The Mudcat Café TM
Thread #162666   Message #3898921
Posted By: Howard Jones
11-Jan-18 - 03:36 PM
Thread Name: New Book: Folk Song in England
Subject: RE: New Book: Folk Song in England
I wonder whether we are in danger of applying modern assumptions and attitudes to earlier and very different times.

If a 50 verse ballad was unsingable, I am led to wonder why the writer bothered to make it so long. Surely a shorter, more singable version would have attracted more customers, and been less trouble to write. As Richard says, this was the fashion of the time, but that implies that these long and unwieldy compositions were in fact popular.

I think it is possible to exaggerate the "illiterate peasant" angle.
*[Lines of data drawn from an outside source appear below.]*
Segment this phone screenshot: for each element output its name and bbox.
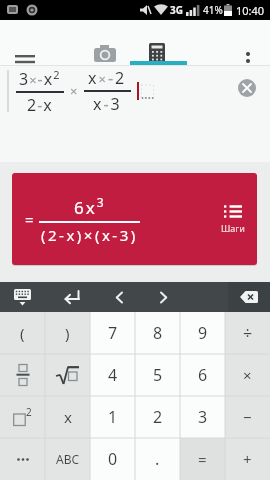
staticText: 3 [198, 406, 208, 428]
staticText: x×-2 [88, 67, 127, 89]
staticText: + [243, 449, 252, 469]
button[interactable] [147, 282, 179, 312]
staticText: 0 [108, 448, 118, 470]
button[interactable] [0, 354, 45, 396]
button[interactable] [238, 79, 256, 97]
button[interactable] [135, 40, 179, 66]
staticText: ) [65, 323, 70, 343]
staticText: x [64, 407, 72, 427]
staticText: ÷ [243, 322, 253, 344]
staticText: 6x3 [74, 194, 106, 219]
button[interactable] [83, 40, 127, 66]
staticText: 2-x [27, 94, 53, 115]
button[interactable]: 9 [180, 312, 225, 354]
button[interactable] [0, 438, 45, 480]
button[interactable]: 8 [135, 312, 180, 354]
staticText: 3×-x2 [19, 67, 61, 90]
staticText: 2 [153, 406, 163, 428]
staticText: 9 [198, 322, 208, 344]
button[interactable]: 7 [90, 312, 135, 354]
staticText: 2 [26, 405, 32, 419]
button[interactable]: ( [0, 312, 45, 354]
staticText: 6 [198, 364, 208, 386]
staticText: 10:40 [236, 3, 265, 18]
staticText: . [155, 448, 160, 470]
staticText: = [198, 449, 207, 469]
button[interactable]: 2 [135, 396, 180, 438]
button[interactable]: 0 [90, 438, 135, 480]
staticText: (2-x)×(x-3) [41, 225, 138, 245]
staticText: 8 [153, 322, 163, 344]
staticText: Шаги [221, 222, 245, 234]
staticText: x-3 [93, 93, 122, 115]
button[interactable]: = [180, 438, 225, 480]
button[interactable]: − [225, 396, 270, 438]
staticText: = [25, 209, 34, 229]
button[interactable]: + [225, 438, 270, 480]
staticText: 7 [108, 322, 118, 344]
staticText: 4 [108, 364, 118, 386]
staticText: 1 [108, 406, 118, 428]
staticText: 3G [170, 3, 183, 17]
button[interactable]: . [135, 438, 180, 480]
button[interactable] [6, 282, 38, 312]
button[interactable]: ÷ [225, 312, 270, 354]
staticText: − [243, 407, 252, 427]
button[interactable] [240, 52, 256, 72]
button[interactable]: 6 [180, 354, 225, 396]
button[interactable] [45, 354, 90, 396]
staticText: ABC [56, 451, 80, 467]
button[interactable]: × [225, 354, 270, 396]
button[interactable]: 1 [90, 396, 135, 438]
staticText: × [70, 82, 78, 100]
button[interactable]: = [12, 173, 257, 265]
staticText: ( [20, 323, 25, 343]
button[interactable]: ABC [45, 438, 90, 480]
button[interactable]: Шаги [221, 205, 245, 234]
staticText: 5 [153, 364, 163, 386]
staticText: 41% [203, 3, 223, 17]
button[interactable]: 4 [90, 354, 135, 396]
staticText: × [243, 365, 252, 385]
button[interactable]: 2 [0, 396, 45, 438]
button[interactable] [56, 282, 88, 312]
button[interactable] [228, 282, 270, 312]
button[interactable]: 3 [180, 396, 225, 438]
button[interactable]: ) [45, 312, 90, 354]
button[interactable]: 5 [135, 354, 180, 396]
button[interactable]: x [45, 396, 90, 438]
button[interactable] [15, 55, 35, 69]
button[interactable] [103, 282, 135, 312]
Literacy rates steadily improved throughout the 19th century, and whilst many rural workers may have been functionally illiterate it seems quite possible that there was someone in their community who could read or sing a broadside to them. It is often reported that these singers had very retentive memories (a skill which illiteracy encourages) so it does not seem impossible to me that they could that way acquire at least a substantial part of even a lengthy ballad, from which they could then strip away the irrelevancies. And of course folk singers were not all agricultural labourers but included artisans and other skilled and semi-skilled occupations who might be expected to have a higher level of literacy.